_WORK ITEM_: Repeat the entries in full. Each line must match exactly.

[Saved data entries]
_ _ _ _ _
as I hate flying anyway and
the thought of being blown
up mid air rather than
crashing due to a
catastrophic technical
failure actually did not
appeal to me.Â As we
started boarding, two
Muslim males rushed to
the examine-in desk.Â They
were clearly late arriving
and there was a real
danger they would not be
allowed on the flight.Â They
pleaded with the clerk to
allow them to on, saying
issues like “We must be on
_ _ _ _ _
_EXERCISE ANSWER_:
as I hate flying anyway and
the thought of being blown
up mid air rather than
crashing due to a
catastrophic technical
failure actually did not
appeal to me.Â As we
started boarding, two
Muslim males rushed to
the examine-in desk.Â They
were clearly late arriving
and there was a real
danger they would not be
allowed on the flight.Â They
pleaded with the clerk to
allow them to on, saying
issues like “We must be on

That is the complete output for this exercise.